Potential reforms aim to address housing affordability and equity issues as budget approaches
Category: Business
As Australia approaches its federal budget, the air is thick with speculation about potential changes to the capital gains tax (CGT) system. With rising housing prices and increasing concerns over affordability, the government is reportedly considering reforms that could significantly alter investment behavior in the country. The discussions have reignited a long-standing debate about the fairness and efficiency of the current tax structure, which many argue disproportionately benefits property investors.
At the heart of the matter is the current CGT discount, which allows individuals to reduce their capital gains tax bill by 50% if they hold an asset for at least 12 months. Introduced in 1999, this policy was initially aimed at encouraging investment and compensating for inflation, but over the years, it has led to a skewed investment environment that favors property investors over ordinary homeowners. As Treasurer Jim Chalmers prepares to present the budget in May 2026, the question on everyone’s mind is: will these reforms finally address the inequities in Australia’s housing market?
The introduction of the CGT discount was a landmark moment in Australian tax policy. It was intended to stimulate investment, particularly in shares, and improve international competitiveness. Yet, research over the past 25 years indicates that the discount has produced outcomes contrary to its original aims.

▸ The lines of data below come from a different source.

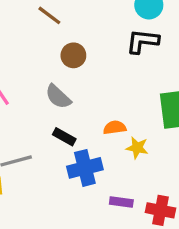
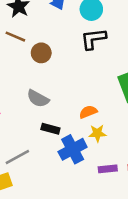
brown circle: (73, 55) -> (41, 53), moved
yellow star: (137, 148) -> (97, 133), moved

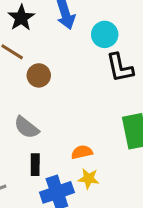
black L-shape: (93, 39) -> (120, 68), moved, turned -104
black rectangle: (50, 129) -> (35, 165), turned 66

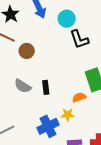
orange semicircle: (82, 152) -> (79, 97), moved
black rectangle: (35, 165) -> (46, 87), moved

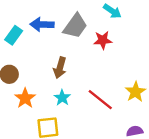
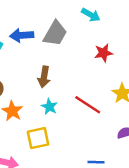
red star: (103, 40) -> (103, 53), moved

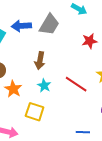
yellow square: (38, 138) -> (35, 112), turned 30

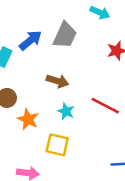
blue arrow: (21, 26) -> (30, 40), turned 150
brown arrow: (40, 61) -> (58, 81), turned -78

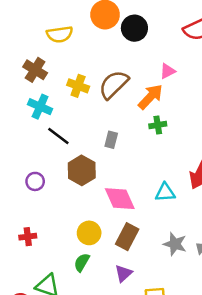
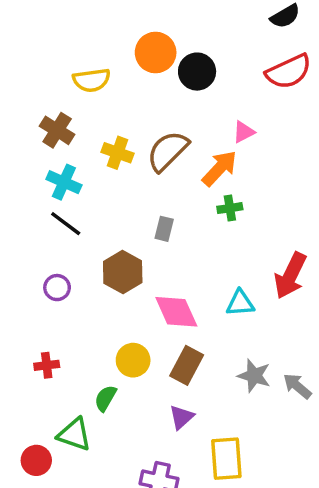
black line: (58, 136) -> (66, 224), moved
green semicircle: (82, 262) -> (105, 398), moved

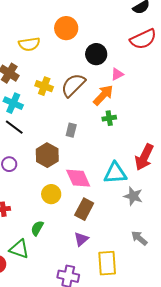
black circle: (197, 72) -> (96, 54), moved
cyan triangle: (240, 303) -> (115, 173), size x1.4
yellow circle: (133, 360) -> (51, 194), moved
gray star: (254, 376) -> (133, 196), moved
gray arrow: (297, 386) -> (139, 238), moved

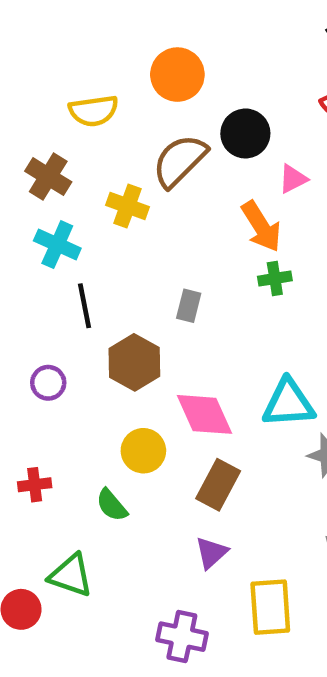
brown semicircle: (73, 85) -> (180, 161), moved
orange arrow: (103, 95) -> (261, 226), turned 105
black line: (14, 127) -> (84, 306), moved, turned 42
green semicircle: (37, 228) -> (112, 505), moved, turned -70

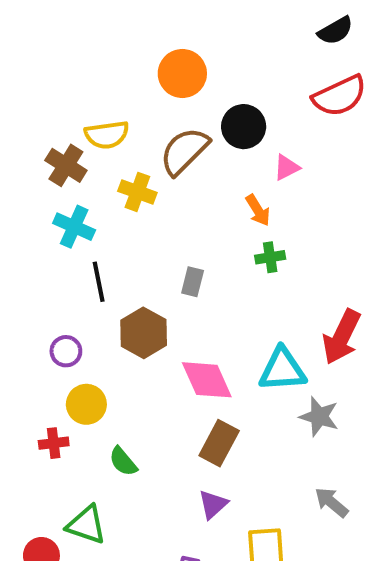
yellow semicircle: (94, 111) -> (107, 135), moved
orange arrow: (261, 226) -> (258, 210), size x0.7
yellow circle: (143, 451) -> (86, 404), moved

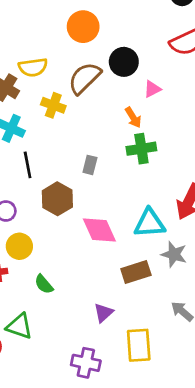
green cross: (270, 257) -> (141, 149), size x1.5
brown rectangle: (219, 443) -> (136, 272), moved, turned 44

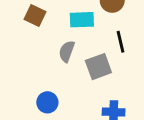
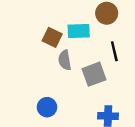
brown square: (35, 16) -> (52, 37), moved
gray semicircle: (67, 51) -> (65, 60), turned -30

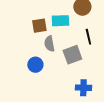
brown square: (52, 37) -> (39, 26), turned -35
blue circle: (47, 107) -> (35, 65), moved

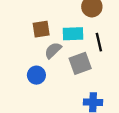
cyan rectangle: (60, 21) -> (73, 34), moved
gray semicircle: (49, 44) -> (53, 50), turned 56

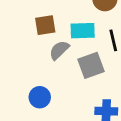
blue circle: (36, 75) -> (40, 97), moved

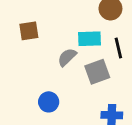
brown square: (45, 25) -> (29, 31), moved

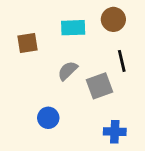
cyan rectangle: (89, 39) -> (73, 28), moved

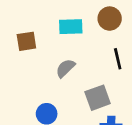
gray square: (100, 86) -> (98, 98), moved

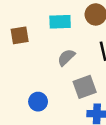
gray semicircle: (65, 68) -> (66, 57), moved

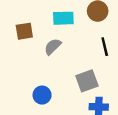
gray semicircle: (66, 57) -> (53, 47), moved

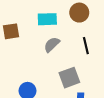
gray semicircle: (53, 47) -> (52, 45), moved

Instead of fostering a balanced investment climate, the 50% discount has exacerbated intergenerational inequities, benefiting wealthier individuals who are more likely to make substantial capital gains.
As the housing market has evolved, so too have the concerns surrounding the CGT discount. A parliamentary committee found that the discount distorts investment decisions, skewing home ownership toward investors and inflating housing prices. This has made it increasingly difficult for first-home buyers to enter the market. The number of Australians owning more than two investment properties has remained stagnant at about 9% for the past 15 years, indicating that the current system may not be as beneficial for the average investor as once thought.

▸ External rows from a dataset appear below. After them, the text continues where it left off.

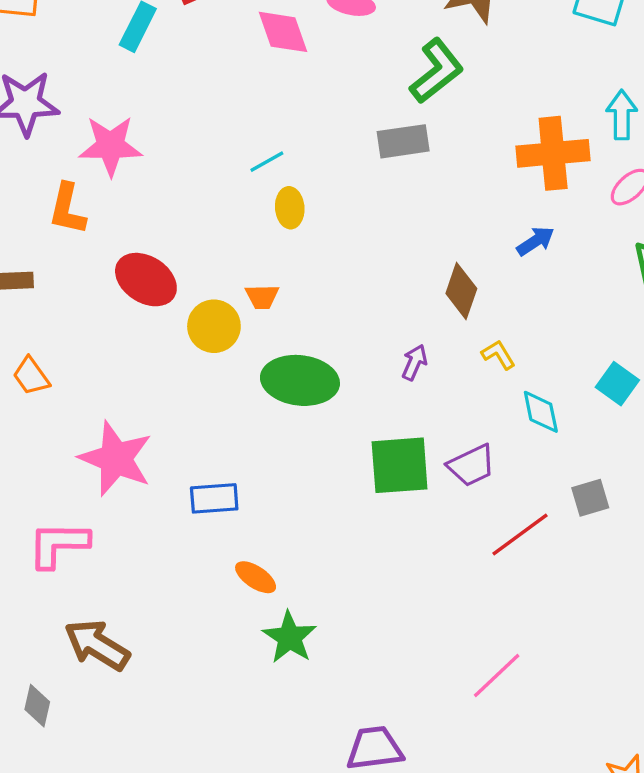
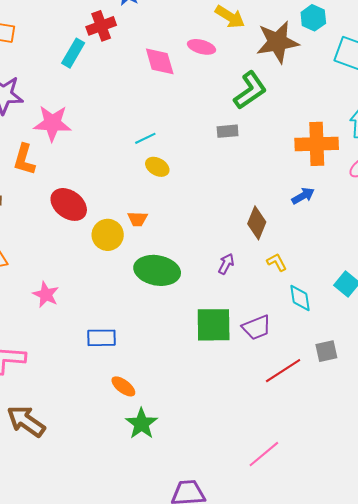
gray rectangle: (403, 141) -> (228, 131), size x0.7
yellow ellipse: (290, 208) -> (157, 167), turned -60
pink star: (116, 459) -> (46, 295), moved, size x0.6

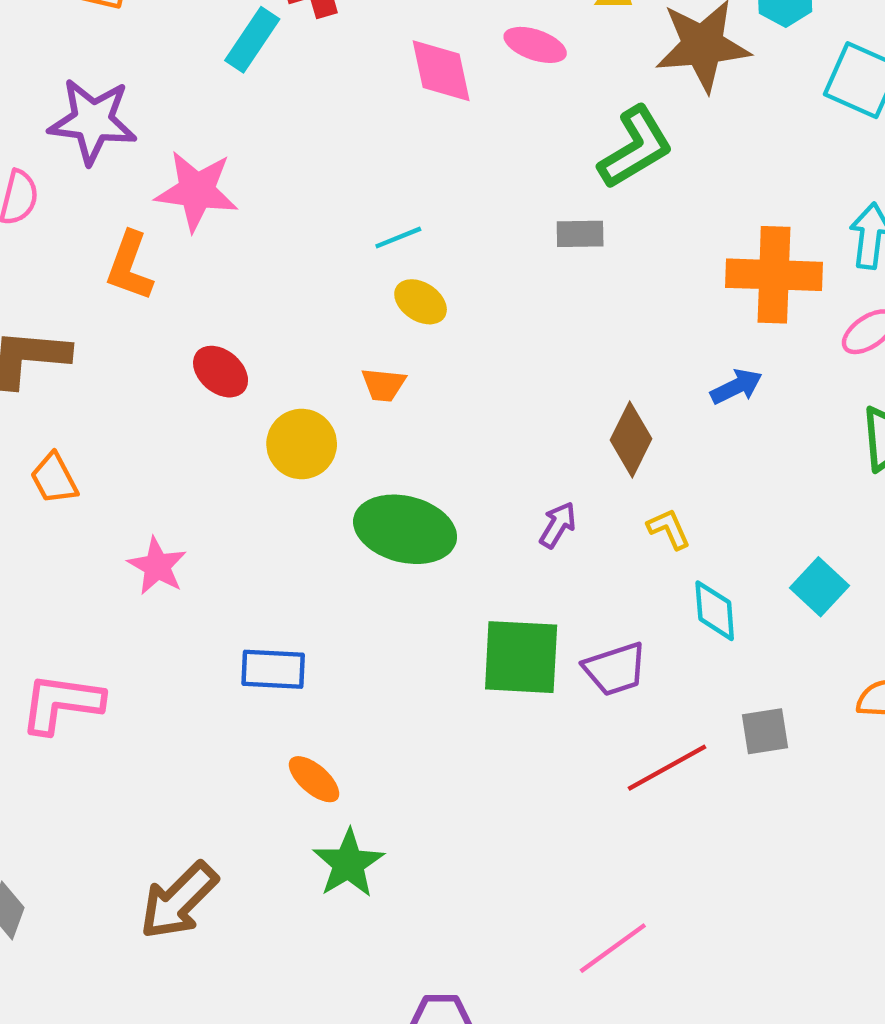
red ellipse: (69, 204) -> (221, 372), size x0.7
orange trapezoid: (138, 219) -> (384, 385), moved
brown arrow: (26, 421) -> (179, 901), moved, turned -84

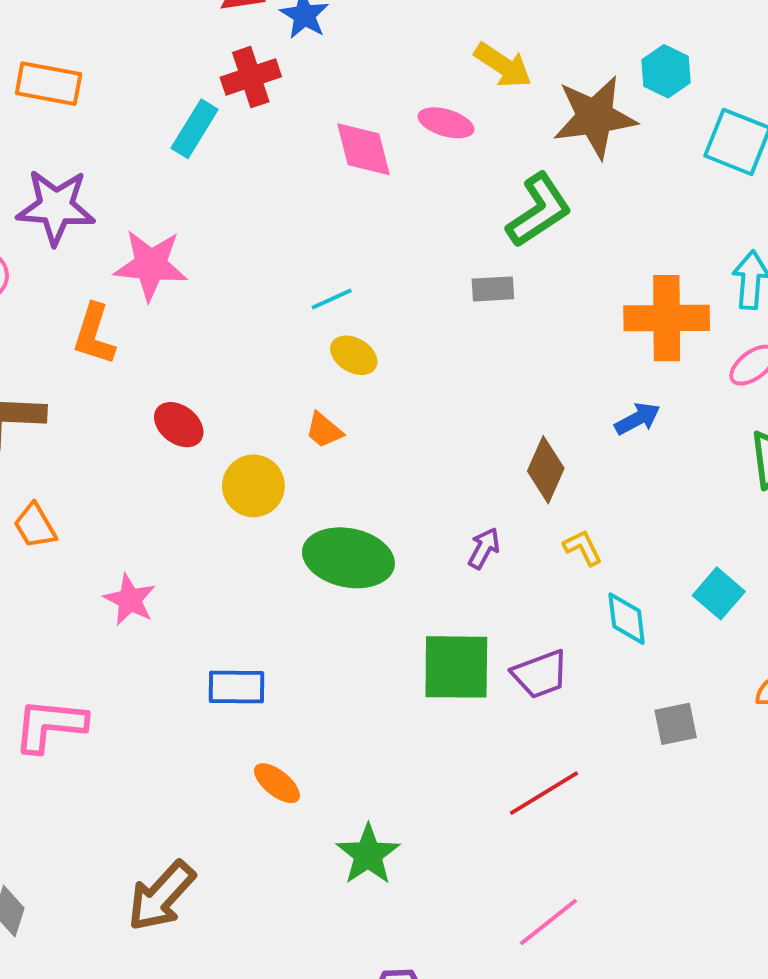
orange trapezoid: (384, 385) -> (324, 430), turned 36
red line: (667, 768) -> (544, 793), moved
green star: (348, 863) -> (368, 855), moved

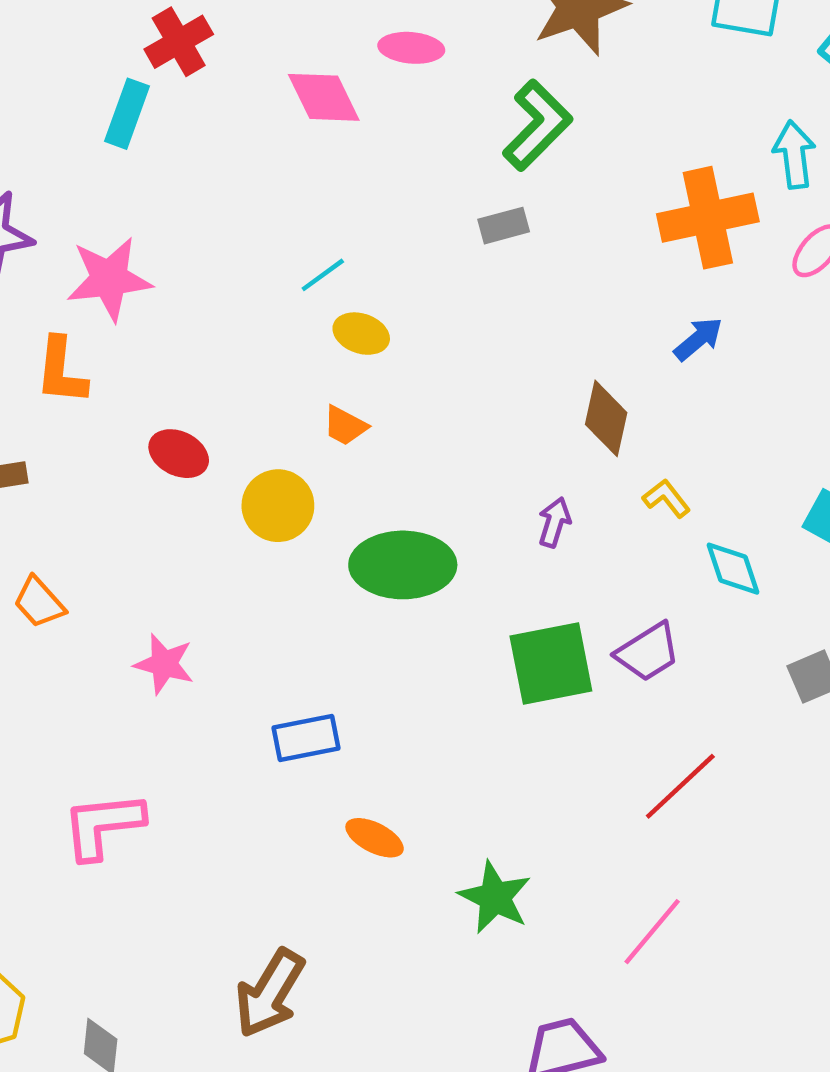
pink line: (549, 922) -> (652, 932), moved

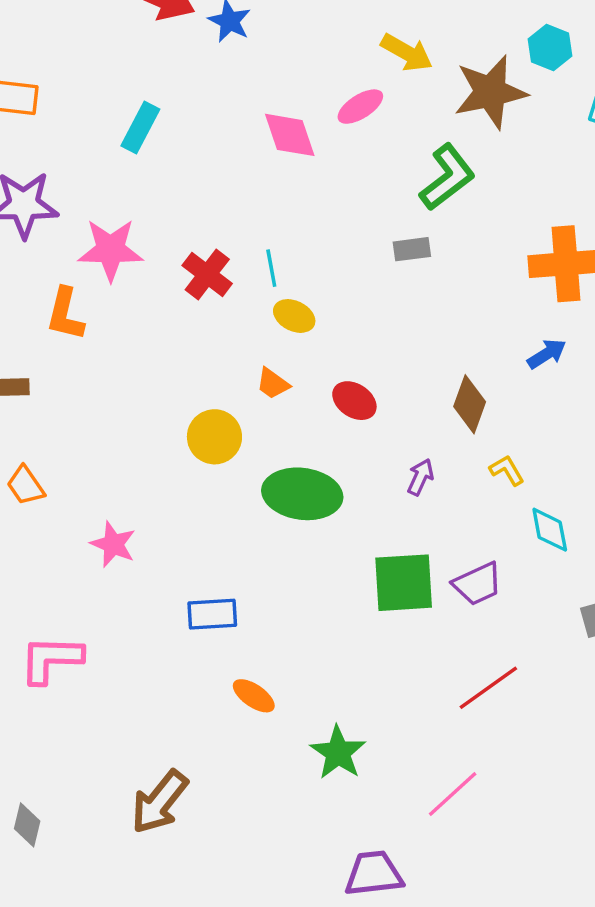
red cross: (179, 42) -> (207, 275), moved, turned -30
pink ellipse: (411, 48) -> (360, 107), turned -45
cyan line: (323, 275) -> (271, 268), turned -72
red ellipse: (179, 454) -> (354, 401), moved

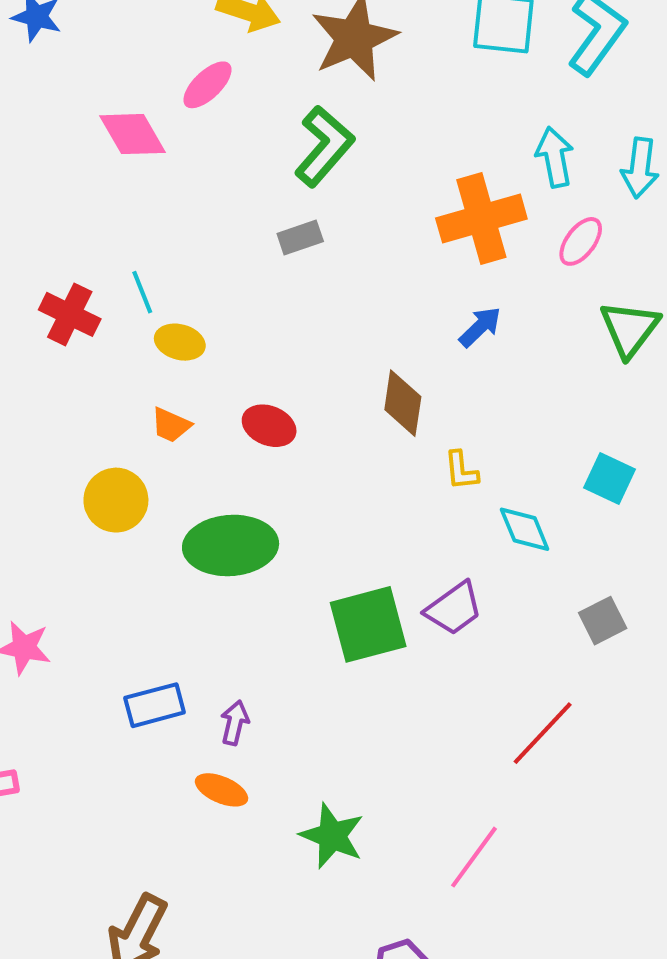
yellow L-shape: (507, 470) -> (461, 471), turned -144
purple arrow: (420, 477) -> (235, 723), moved
red line: (488, 688) -> (543, 733), moved

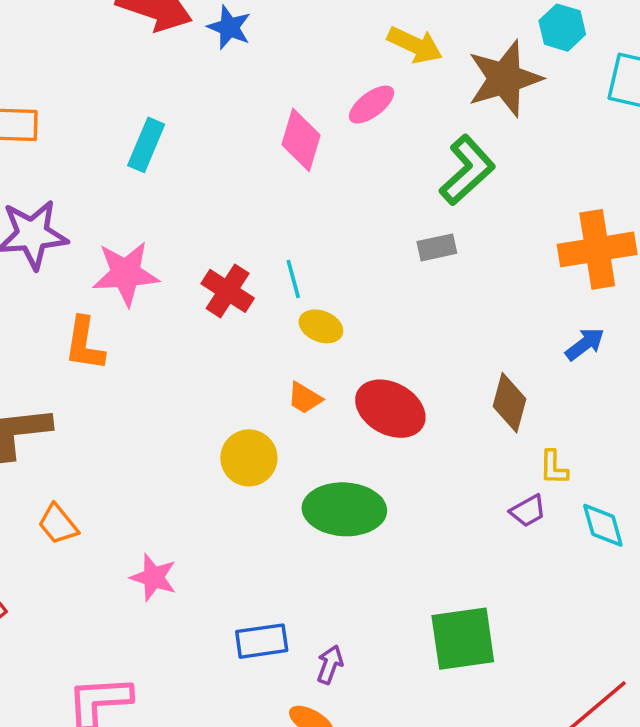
pink diamond: (133, 134) -> (301, 140), turned 40
red ellipse: (269, 426) -> (390, 409), size x1.5
purple trapezoid: (454, 608) -> (528, 511), moved, size x0.7
green square: (368, 624) -> (463, 639), moved

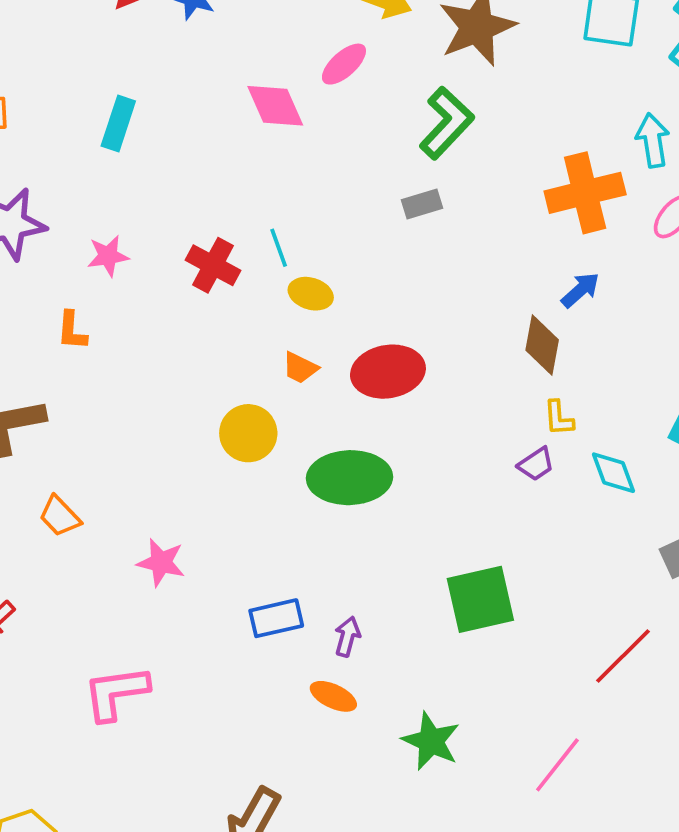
pink diamond: (301, 140) -> (275, 106), turned -36
pink star: (126, 274) -> (108, 256), size x0.6
orange L-shape: (85, 344) -> (72, 331), size x0.7
brown diamond: (510, 403) -> (542, 345), moved
red ellipse: (390, 409) -> (388, 372), turned -34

The government is currently weighing two main options for reform: reducing the CGT discount from 50% to either 33% or 25%, or reverting to a pre-1999 system where capital gains are adjusted for inflation, taxing only “real” gains. Tax experts warn that either approach could lead to unintended consequences, such as the emergence of “never sell” investors who hold onto assets longer to avoid higher tax liabilities. This behavioral shift could tighten Australia’s already constrained housing supply and limit the expected revenue gains from any reform.
According to Chris Evans, Emeritus Professor at the School of Accounting, Auditing and Taxation at UNSW Sydney, “The discount promotes inter-generational inequity and violates horizontal equity by taxing capital gains at half the rate of other income.” He argues that the current system is unfair, inefficient, and costly, costing taxpayers up to A$23.7 billion a year. Evans suggests that the best course of action would be to abolish the discount entirely and replace it with a system that taxes only real gains, similar to the pre-1999 model.
Should the government choose to reduce the CGT discount, the implications could be far-reaching. For example, a property purchased for $650,000 in 2016, now valued at approximately $1.1 million, would incur roughly $107,000 in CGT under the current rules. If the discount were reduced to 33%, that tax bill could rise to over $143,000. Conversely, under an inflation-adjusted model, the tax liability may remain similar to current levels, depending on economic conditions.
Experts caution that such reforms must be approached with care. Any changes could discourage property sales, reducing transaction volumes and potentially offsetting projected revenue gains. “If the government seeks to reduce or abolish the CGT discount, it may face backlash from taxpayers, particularly those who have long enjoyed this benefit,” warns one economist. The challenge lies in balancing the need for reform with the potential fallout from existing investors.
The current debate surrounding the CGT discount is just one piece of a larger puzzle involving housing affordability. Critics argue that isolated changes to the CGT are unlikely to address the broader structural issues affecting the housing market, such as planning restrictions and construction supply constraints. Any reforms are expected to include grandfathering provisions to protect existing investors, but such measures could widen intergenerational inequity in the housing market.
As the federal budget draws closer, the pressure is mounting on the government to take decisive action. With voters increasingly vocal about the need for real solutions to housing affordability, the time for change may be ripe.
The takeaway: Australia stands at a crossroads with its capital gains tax system, as potential reforms could significantly impact investment behavior and housing affordability. The government's decisions in the upcoming budget will shape the future of property investment and influence the broader economic climate for years to come.